Peshawar Women’s Hospital (PWH), a maternity hospital that was opened by Médecins Sans Frontières (MSF) in northern Pakistan in 2011, has celebrated its tenth anniversary this year. Its location in Peshawar city provides a neutral access point to healthcare for the vulnerable population of women that it assists: women from the ex-FATA (Federally Administered Tribal Areas) region along the Pakistan-Afghanistan border; Afghan refugees; and women from the surrounding rural areas.
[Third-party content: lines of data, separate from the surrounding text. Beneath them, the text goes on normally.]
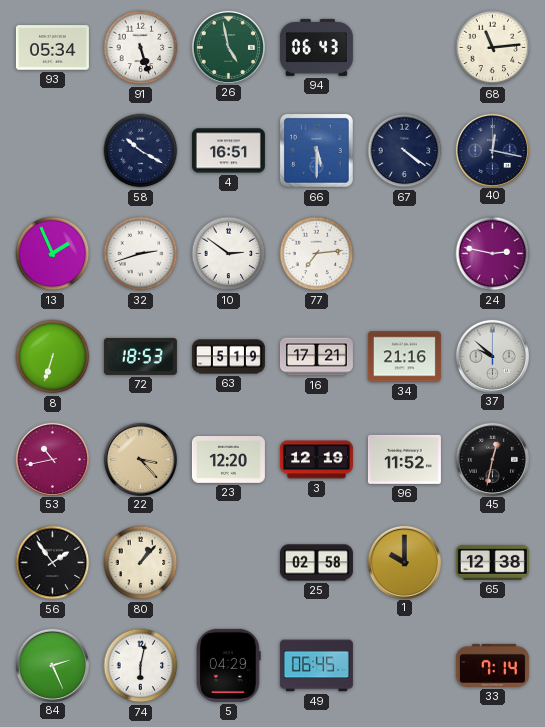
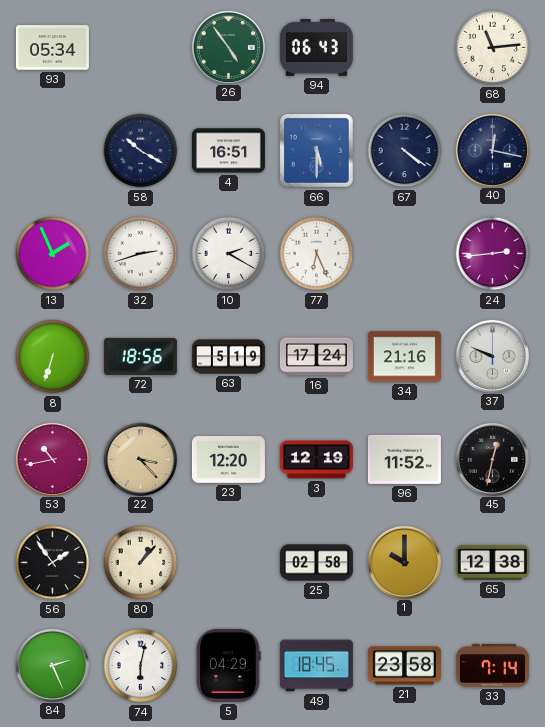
91: 5:27 -> none
26: 4:58 -> 4:54
10: 2:51 -> 2:20
77: 7:14 -> 6:26
24: 2:47 -> 2:44
72: 18:53 -> 18:56
16: 17:21 -> 17:24
37: 9:52 -> 9:49
49: 06:45 -> 18:45
21: none -> 23:58
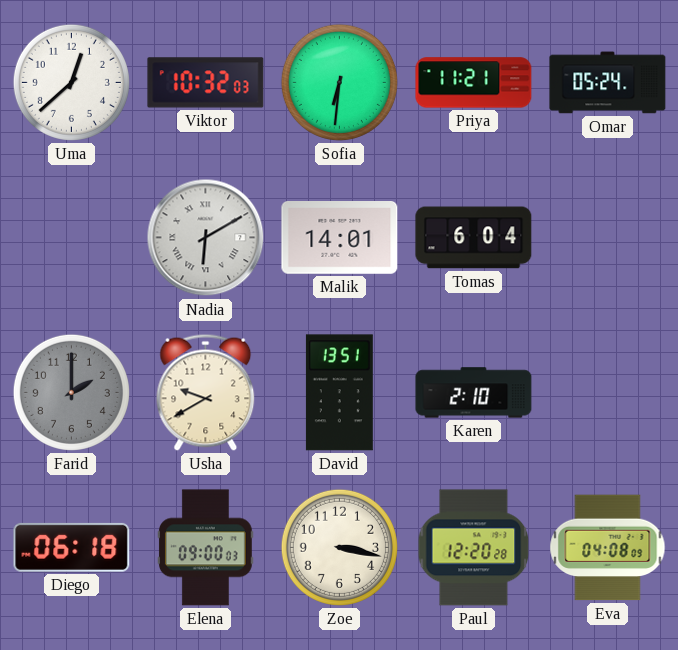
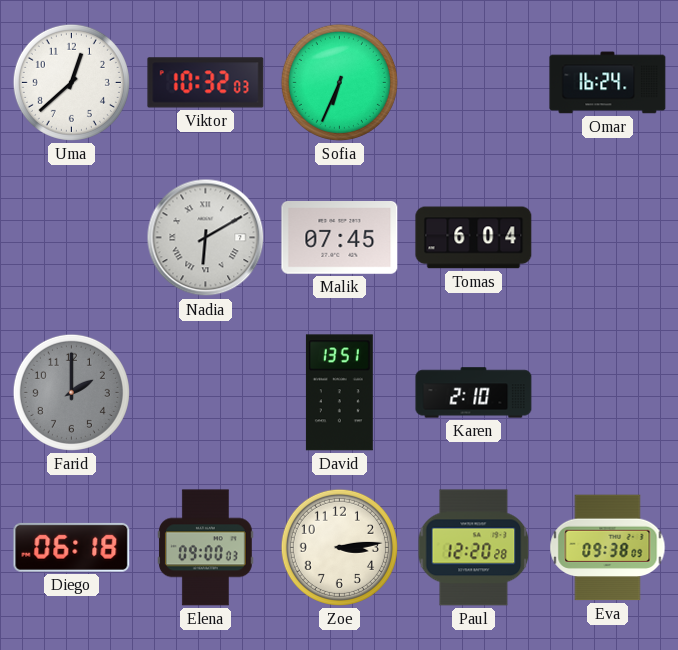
Sofia: 6:31 -> 6:34
Priya: 11:21 -> none
Omar: 05:24 -> 16:24
Malik: 14:01 -> 07:45
Usha: 9:40 -> none
Zoe: 3:17 -> 3:14
Eva: 04:08 -> 09:38
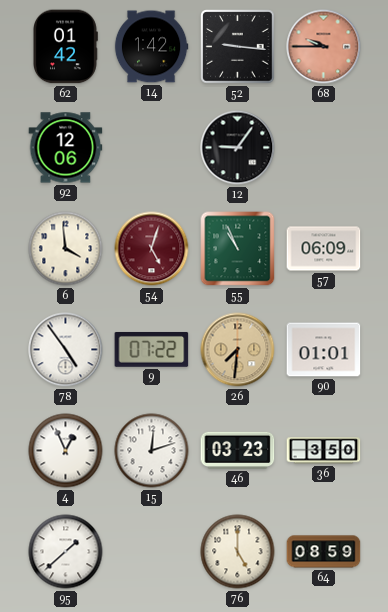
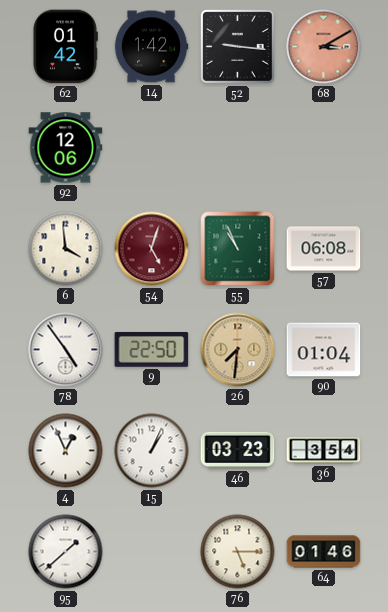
68: 9:45 -> 3:10
12: 9:06 -> none
57: 06:09 -> 06:08
9: 07:22 -> 22:50
90: 01:01 -> 01:04
15: 12:12 -> 1:04
36: 3:50 -> 3:54
76: 5:00 -> 5:15
64: 08:59 -> 01:46
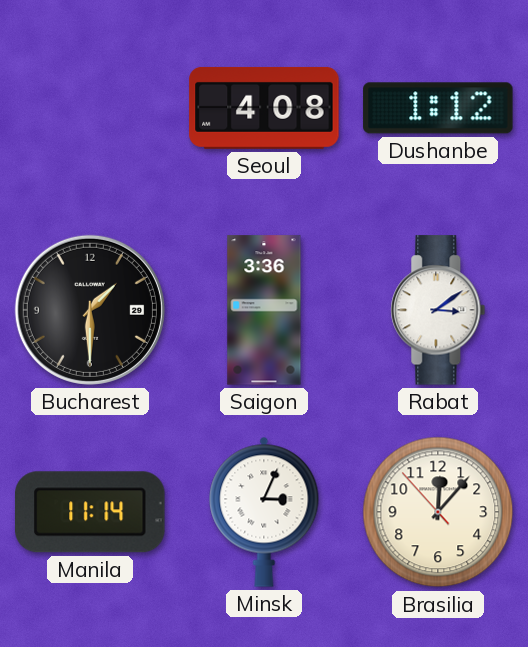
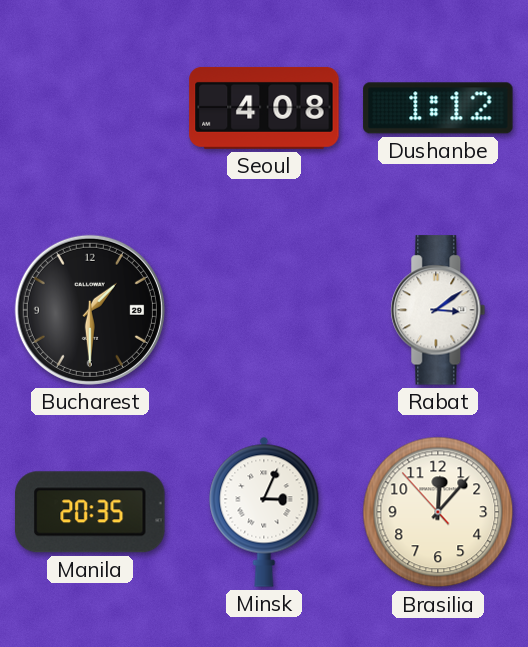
Saigon: 3:36 -> none
Manila: 11:14 -> 20:35
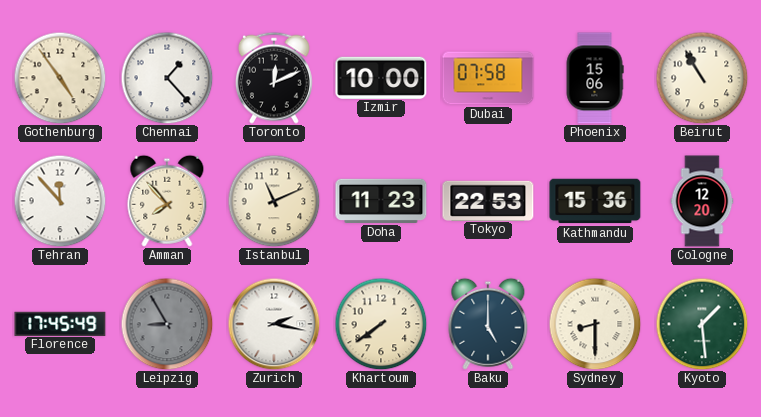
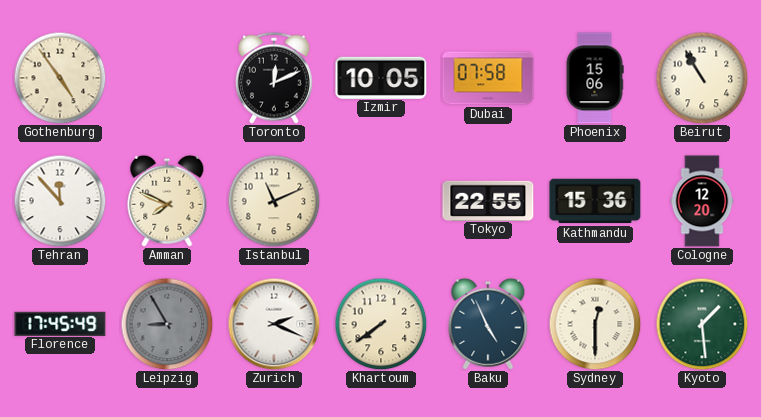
Chennai: 1:23 -> none
Izmir: 10:00 -> 10:05
Amman: 7:53 -> 7:49
Doha: 11:23 -> none
Tokyo: 22:53 -> 22:55
Zurich: 2:17 -> 2:19
Baku: 5:00 -> 4:56
Sydney: 8:30 -> 12:30
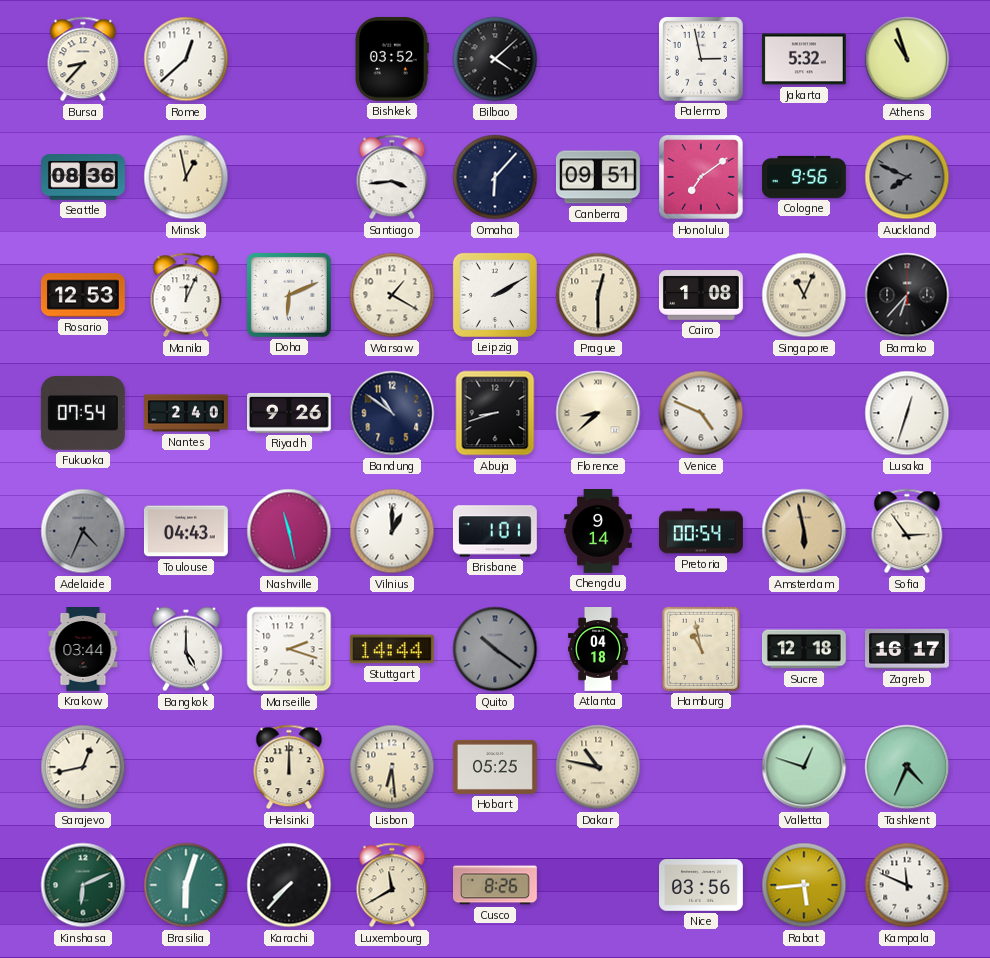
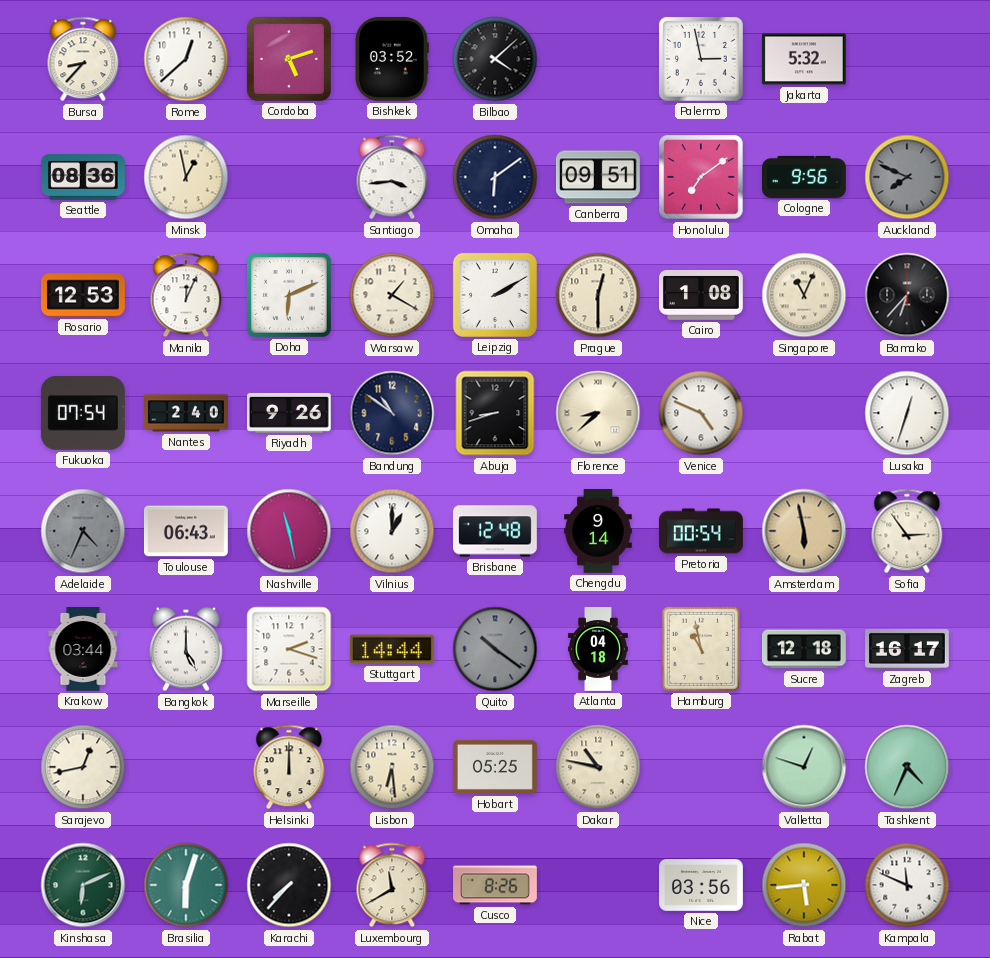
Cordoba: none -> 5:12
Athens: 10:57 -> none
Omaha: 6:07 -> 6:09
Toulouse: 04:43 -> 06:43
Brisbane: 1:01 -> 12:48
These patients are over-represented in maternal and neonatal morbidity and mortality in the region, with recent estimates of maternal mortality in rural regions 25% higher than urban areas.1 Even at national level, Pakistan’s rates are high by world standards: neonatal mortality was estimated at 41 deaths per 1000 live births in 2019,2 and maternal mortality at 140 per 100,000 in 2017.3

Complications of induced labour

Over the years, PWH has understandably grown, and now conducts 550–700 deliveries per month. Patients receive free care and remuneration for the cost of travel – just one of the obstacles they face to receive safe care in labour. Due to some of the distances and the capacity of other facilities at which a patient may begin her labour, it is not unusual to receive patients who are near collapse on their arrival to PWH. In addition, ‘oxytocin abuse’ is rife in Pakistan and is a bewildering concept for practitioners coming from other countries. MSF has previously focused strongly on this in its program in remote Timergara, and published on the topic in 2016.4

The drivers for the misuse of oxytocin are complex, with cultural, familial and monetary incentives at play. This was illustrated by the case of Haleema.* Haleema had attended a clinic in her hometown many hours away from PWH and had been provided with several injections of oxytocin (standard 10-unit ampoules administered intramuscularly) to expedite the delivery of the next addition to her family, despite having had a previous caesarean section.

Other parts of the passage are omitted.